* _Task objective_
Please output every entry below exactly as written, leaving out any pictures.

* _Saved entries_
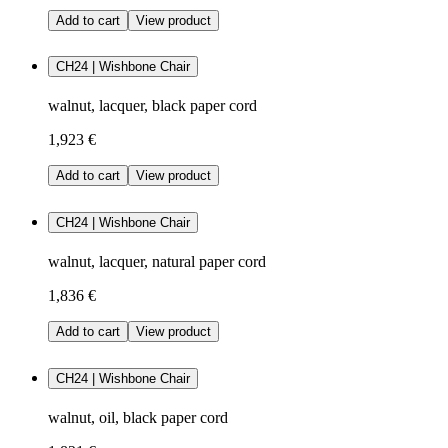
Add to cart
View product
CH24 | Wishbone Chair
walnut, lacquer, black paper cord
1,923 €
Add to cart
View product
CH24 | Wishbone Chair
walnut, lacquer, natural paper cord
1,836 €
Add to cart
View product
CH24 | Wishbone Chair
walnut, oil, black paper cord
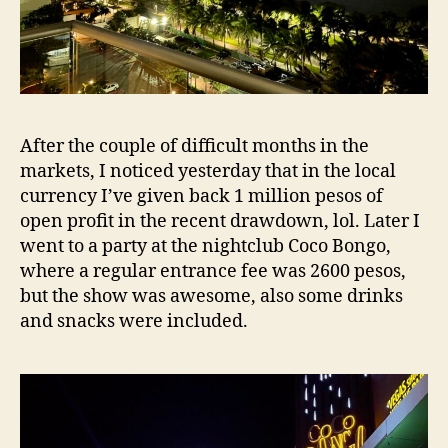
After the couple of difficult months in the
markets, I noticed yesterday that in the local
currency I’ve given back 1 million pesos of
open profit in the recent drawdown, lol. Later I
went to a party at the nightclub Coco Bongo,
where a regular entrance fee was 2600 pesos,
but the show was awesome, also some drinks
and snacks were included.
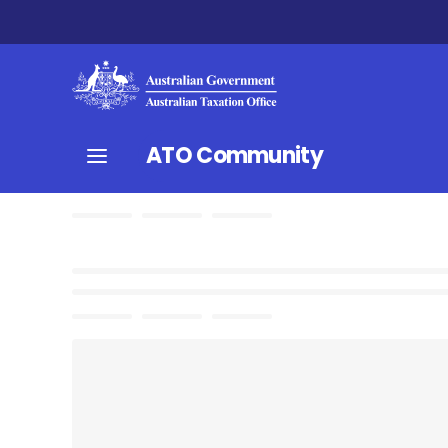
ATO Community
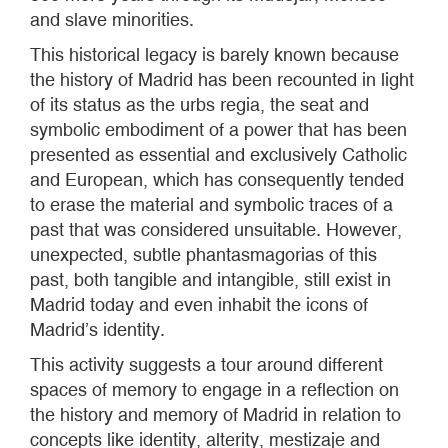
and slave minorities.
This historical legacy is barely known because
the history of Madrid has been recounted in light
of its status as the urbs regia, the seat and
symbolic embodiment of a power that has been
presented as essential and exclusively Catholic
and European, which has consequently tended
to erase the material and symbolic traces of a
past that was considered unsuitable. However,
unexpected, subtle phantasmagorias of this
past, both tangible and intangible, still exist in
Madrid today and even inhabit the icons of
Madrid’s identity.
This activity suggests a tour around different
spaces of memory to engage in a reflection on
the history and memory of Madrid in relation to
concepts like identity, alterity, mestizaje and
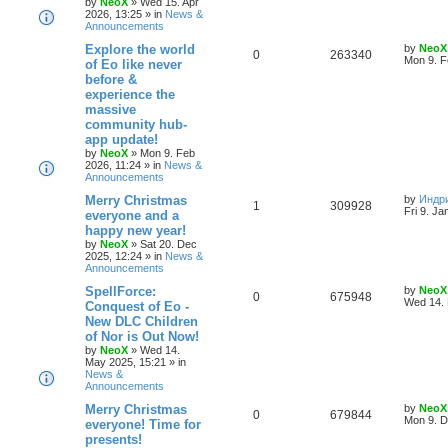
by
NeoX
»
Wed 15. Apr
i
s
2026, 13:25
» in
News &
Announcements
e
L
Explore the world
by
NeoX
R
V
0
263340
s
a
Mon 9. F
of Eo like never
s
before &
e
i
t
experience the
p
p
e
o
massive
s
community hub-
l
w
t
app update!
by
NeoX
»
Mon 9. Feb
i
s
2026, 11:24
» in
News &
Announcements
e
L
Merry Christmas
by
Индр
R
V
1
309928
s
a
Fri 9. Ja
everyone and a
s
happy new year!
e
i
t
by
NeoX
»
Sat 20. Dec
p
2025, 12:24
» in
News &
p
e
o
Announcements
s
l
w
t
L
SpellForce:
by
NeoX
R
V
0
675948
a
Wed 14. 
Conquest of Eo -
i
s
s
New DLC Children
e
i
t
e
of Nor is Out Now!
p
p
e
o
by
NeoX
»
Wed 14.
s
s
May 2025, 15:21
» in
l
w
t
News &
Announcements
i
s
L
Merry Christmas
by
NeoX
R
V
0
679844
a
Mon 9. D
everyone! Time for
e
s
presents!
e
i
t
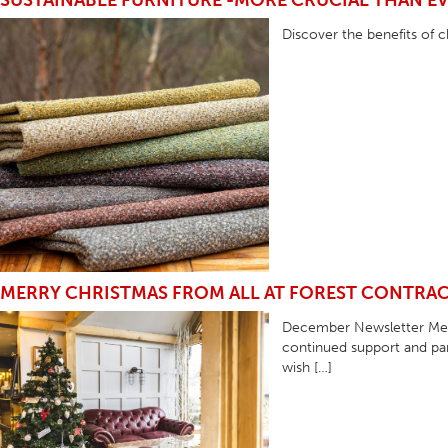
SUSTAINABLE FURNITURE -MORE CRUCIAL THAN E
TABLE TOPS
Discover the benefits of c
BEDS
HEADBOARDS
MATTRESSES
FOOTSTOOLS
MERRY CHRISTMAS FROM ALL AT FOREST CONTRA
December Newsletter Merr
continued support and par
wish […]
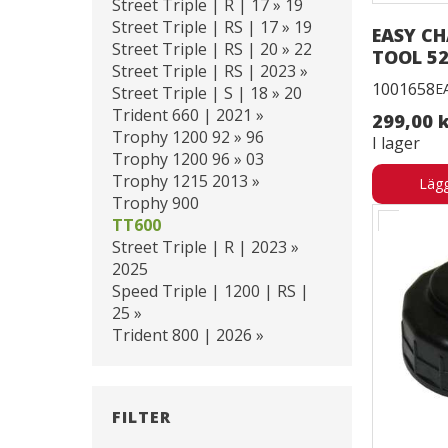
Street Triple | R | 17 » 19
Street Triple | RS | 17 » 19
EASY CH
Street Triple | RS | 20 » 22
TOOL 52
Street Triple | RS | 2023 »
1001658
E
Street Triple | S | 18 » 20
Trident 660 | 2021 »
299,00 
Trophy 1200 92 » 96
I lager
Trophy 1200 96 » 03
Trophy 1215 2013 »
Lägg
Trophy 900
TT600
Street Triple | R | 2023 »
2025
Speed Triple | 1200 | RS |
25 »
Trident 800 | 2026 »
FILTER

* _Solved problem_
Add to cart
View product
CH24 | Wishbone Chair
walnut, lacquer, black paper cord
1,923 €
Add to cart
View product
CH24 | Wishbone Chair
walnut, lacquer, natural paper cord
1,836 €
Add to cart
View product
CH24 | Wishbone Chair
walnut, oil, black paper cord
After the couple of difficult months in the
markets, I noticed yesterday that in the local
currency I’ve given back 1 million pesos of
open profit in the recent drawdown, lol. Later I
went to a party at the nightclub Coco Bongo,
where a regular entrance fee was 2600 pesos,
but the show was awesome, also some drinks
and snacks were included.
ATO Community
and slave minorities.
This historical legacy is barely known because
the history of Madrid has been recounted in light
of its status as the urbs regia, the seat and
symbolic embodiment of a power that has been
presented as essential and exclusively Catholic
and European, which has consequently tended
to erase the material and symbolic traces of a
past that was considered unsuitable. However,
unexpected, subtle phantasmagorias of this
past, both tangible and intangible, still exist in
Madrid today and even inhabit the icons of
Madrid’s identity.
This activity suggests a tour around different
spaces of memory to engage in a reflection on
the history and memory of Madrid in relation to
concepts like identity, alterity, mestizaje and
by
NeoX
»
Wed 15. Apr
i
s
2026, 13:25
» in
News &
Announcements
e
L
Explore the world
by
NeoX
R
V
0
263340
s
a
Mon 9. F
of Eo like never
s
before &
e
i
t
experience the
p
p
e
o
massive
s
community hub-
l
w
t
app update!
by
NeoX
»
Mon 9. Feb
i
s
2026, 11:24
» in
News &
Announcements
e
L
Merry Christmas
by
Индр
R
V
1
309928
s
a
Fri 9. Ja
everyone and a
s
happy new year!
e
i
t
by
NeoX
»
Sat 20. Dec
p
2025, 12:24
» in
News &
p
e
o
Announcements
s
l
w
t
L
SpellForce:
by
NeoX
R
V
0
675948
a
Wed 14. 
Conquest of Eo -
i
s
s
New DLC Children
e
i
t
e
of Nor is Out Now!
p
p
e
o
by
NeoX
»
Wed 14.
s
s
May 2025, 15:21
» in
l
w
t
News &
Announcements
i
s
L
Merry Christmas
by
NeoX
R
V
0
679844
a
Mon 9. D
everyone! Time for
e
s
presents!
e
i
t
SUSTAINABLE FURNITURE -MORE CRUCIAL THAN E
TABLE TOPS
Discover the benefits of c
BEDS
HEADBOARDS
MATTRESSES
FOOTSTOOLS
MERRY CHRISTMAS FROM ALL AT FOREST CONTRA
December Newsletter Merr
continued support and par
wish […]
Street Triple | R | 17 » 19
Street Triple | RS | 17 » 19
EASY CH
Street Triple | RS | 20 » 22
TOOL 52
Street Triple | RS | 2023 »
1001658
E
Street Triple | S | 18 » 20
Trident 660 | 2021 »
299,00 
Trophy 1200 92 » 96
I lager
Trophy 1200 96 » 03
Trophy 1215 2013 »
Lägg
Trophy 900
TT600
Street Triple | R | 2023 »
2025
Speed Triple | 1200 | RS |
25 »
Trident 800 | 2026 »
FILTER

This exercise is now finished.